Saved data entries

____

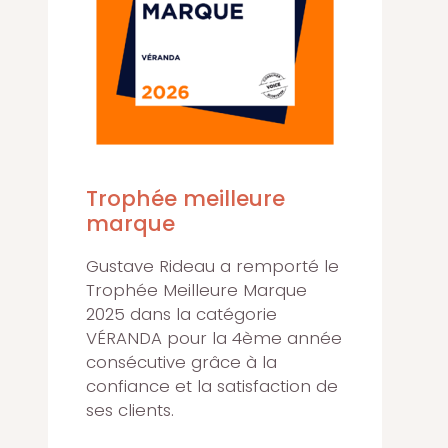
Trophée meilleure
marque
Gustave Rideau a remporté le
Trophée Meilleure Marque
2025 dans la catégorie
VÉRANDA pour la 4ème année
consécutive grâce à la
confiance et la satisfaction de
ses clients.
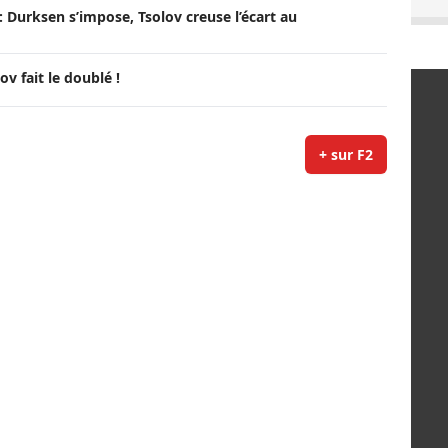
 Durksen s’impose, Tsolov creuse l’écart au
ov fait le doublé !
+ sur F2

____

WORK ORDER.
Give the number of lines in the data above that include the word "Trophée", with no other words.

ANSWER TO THE EXERCISE.
2